François Hollande : les francs-maçons et les francs-Macrons…

C’était dans Le Monde de ce lundi : « François Hollande rend hommage aux francs-maçons. » « Francs-maçons » ? Ceux du Grand Orient de France, plus précisément ; rue Cadet, au musée consacré aux frères « la gratouille », pour reprendre l’expression de François Mitterrand, et juste histoire de se rappeler en quelle haute estime il les tenait.

Dans la confrérie, ça renaude évidemment velu. Parce que si tous les membres du Grand Orient sont francs-maçons, tous les francs-maçons ne sont évidemment pas au Grand Orient. Sur ce site, le 11 novembre 2013, Philippe Randa, fin connaisseur du sujet, rappelait : « Appréhender la franc-maçonnerie en France comme un bloc monolithique, contrairement aux pays anglo-saxons, relève tout simplement de l’ignorance ou du mensonge. Car la France fait justement figure d’exception maçonnique… »

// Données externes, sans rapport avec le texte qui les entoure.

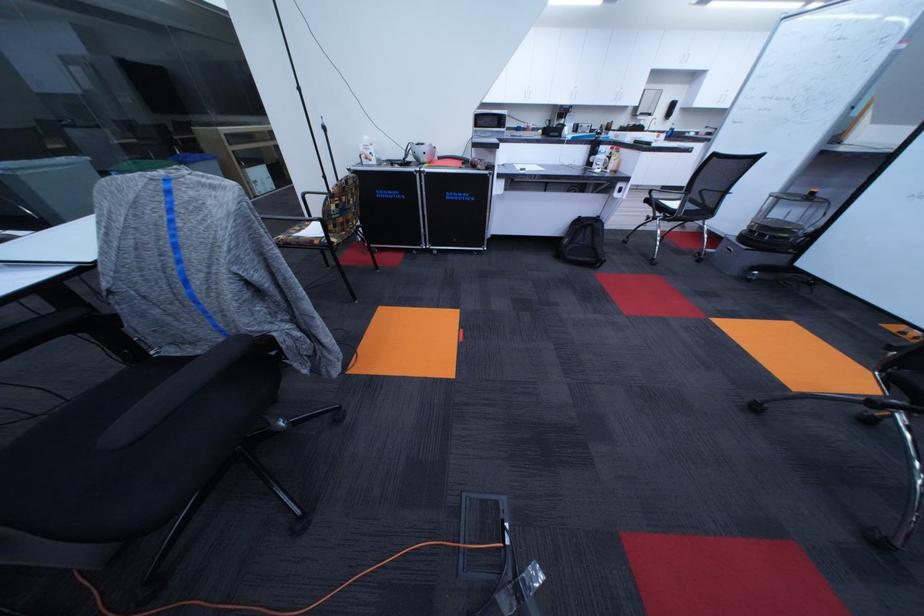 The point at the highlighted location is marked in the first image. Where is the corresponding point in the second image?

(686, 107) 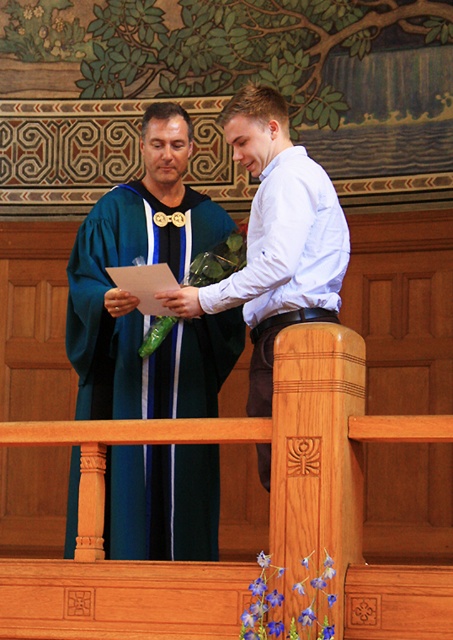 Question: Does teal satin gown at center have a greater width compared to matte green robe at center?

Choices:
 (A) yes
 (B) no

Answer: (A)

Question: Does teal satin gown at center appear under matte green robe at center?

Choices:
 (A) no
 (B) yes

Answer: (B)

Question: Which object is farther from the camera taking this photo?

Choices:
 (A) matte green robe at center
 (B) teal satin gown at center

Answer: (B)

Question: Among these objects, which one is farthest from the camera?

Choices:
 (A) matte green robe at center
 (B) teal satin gown at center

Answer: (B)

Question: Is teal satin gown at center bigger than matte green robe at center?

Choices:
 (A) no
 (B) yes

Answer: (A) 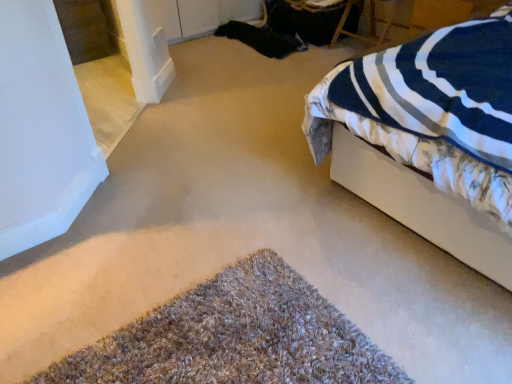 Question: From their relative heights in the image, would you say wooden chair at upper right is taller or shorter than brown shaggy carpet at lower center?

Choices:
 (A) short
 (B) tall

Answer: (B)

Question: From the image's perspective, relative to brown shaggy carpet at lower center, is wooden chair at upper right above or below?

Choices:
 (A) below
 (B) above

Answer: (B)

Question: Estimate the real-world distances between objects in this image. Which object is closer to the brown shaggy carpet at lower center?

Le Grand Orient, fort de 50.000 membres, est certes la plus importante obédience de la catégorie, alors que ses homologues totalisent plus de 80.000 membres. Son « exception maçonnique », elle aussi toute « française », consiste à ne pas faire référence à toute forme de surnaturel, contrairement à ses autres concurrents historiques, où il est coutume de révérer une sorte d’architecte de l’univers ou de grand horloger des mondes visibles ou invisibles. Et, surtout, à ne pas se mêler à la tambouille politicienne. Ainsi, contrairement à une idée trop souvent reçue, au lendemain du 21 avril 2002, la seule obédience à avoir appelé à faire barrage à Jean-Marie Le Pen fut le Grand Orient, contrairement à la plupart des autres obédiences d’importance (GLNF, GLF), ayant appelé à cet interdit stipulé dans leurs statuts.

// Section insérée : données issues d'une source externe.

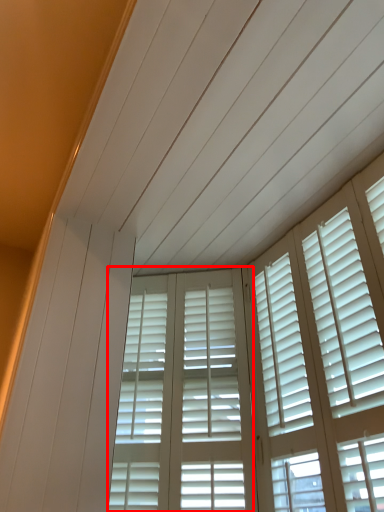 Question: From the image's perspective, where is screen door (annotated by the red box) located relative to window?

Choices:
 (A) above
 (B) below

Answer: (B) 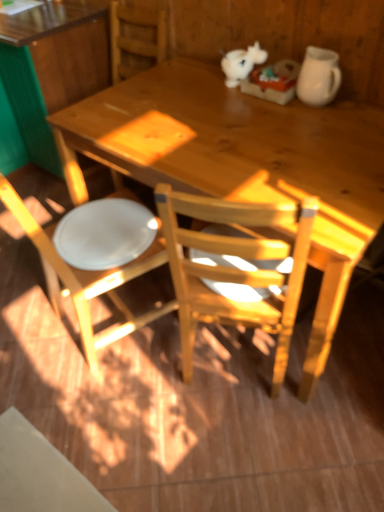 Locate an element on the screen. The height and width of the screenshot is (512, 384). vacant space in front of white matte unicorn at upper center is located at coordinates (236, 95). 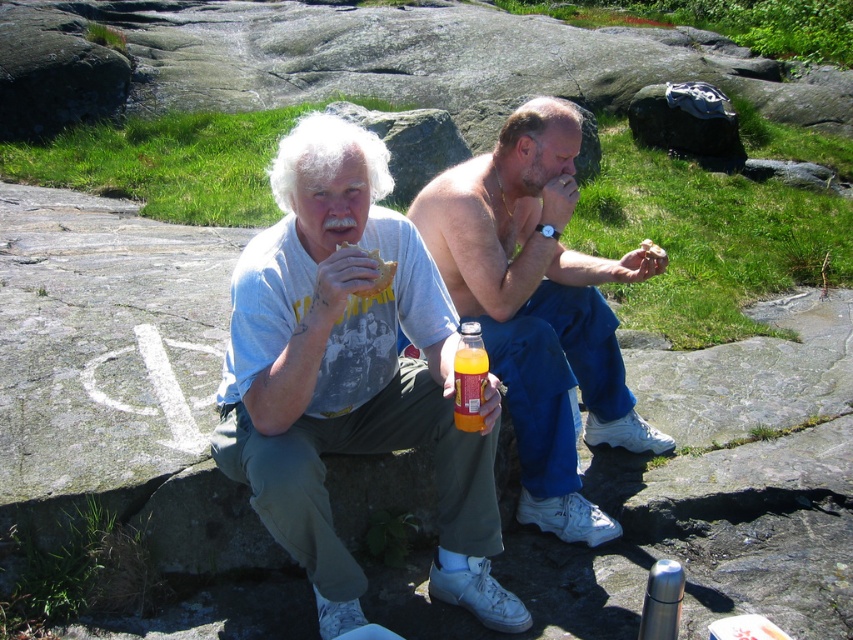 You are planning to take a photo of the shiny orange bottle at center and the matte bread at center. Which object should you focus on first if you want to capture both in the same frame without moving the camera?

The shiny orange bottle at center is taller than the matte bread at center, so you should focus on the shiny orange bottle at center first to ensure it fits within the frame. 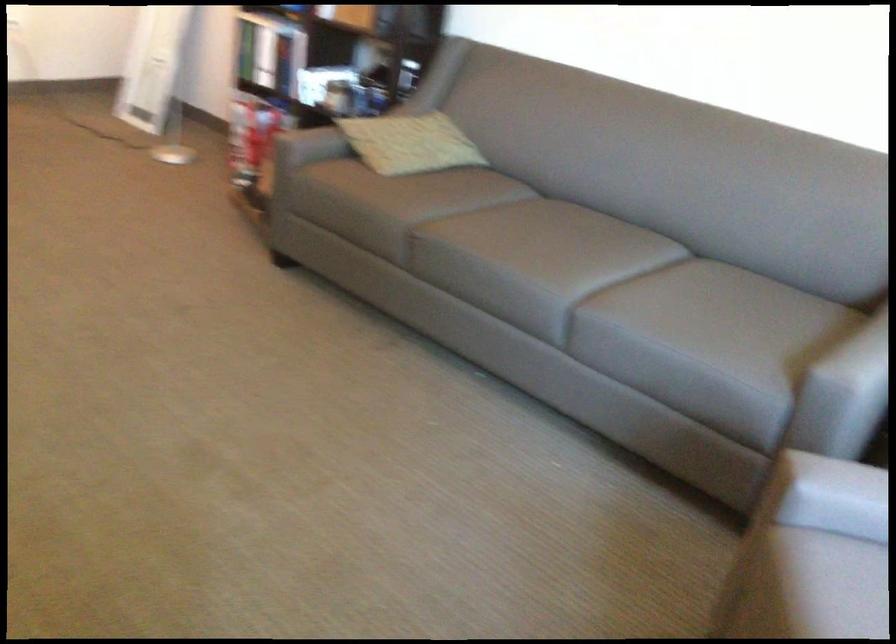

On se demande donc qui, à l’Élysée, rédige les fiches du Président normal ; un stagiaire, probablement. Tout comme on est également en droit de s’interroger sur les secrétaires de la rédaction distraits censés amender la titraille de ce fameux quotidien vespéral, surtout lorsque Pierre Mollier, conservateur du Musée de la franc-maçonnerie, s’y trouve interrogé. Pourtant, en un océan de lieux communs, ces deux petites informations.

La première : « C’est la première fois qu’un Président en exercice se déplace, ès qualités, rue Cadet. […] Nicolas Sarkozy avait envisagé de le faire en 2012, mais cela ne s’était pas concrétisé. »

La seconde, portant sur les relations entre Grand Orient et Élysée, singulièrement renforcées depuis les années 2000 : « Jacques Chirac, dont le grand-père était un frère très actif au Grand Orient, a été particulièrement attentif aux analyses proposées par les obédiences maçonniques. Il a multiplié les rencontres avec les responsables de la maçonnerie française. » Tiens donc… Et une pierre supplémentaire jetée dans le jardin électoral d’une certaine bourgeoisie de droite conservatrice, toute ébaudie que Bernadette soit folle de la messe, tandis que son fripon d’époux refusait toute référence aux racines chrétiennes de l’Europe dans la Constitution censée résumer les fondamentaux de notre Vieux Continent…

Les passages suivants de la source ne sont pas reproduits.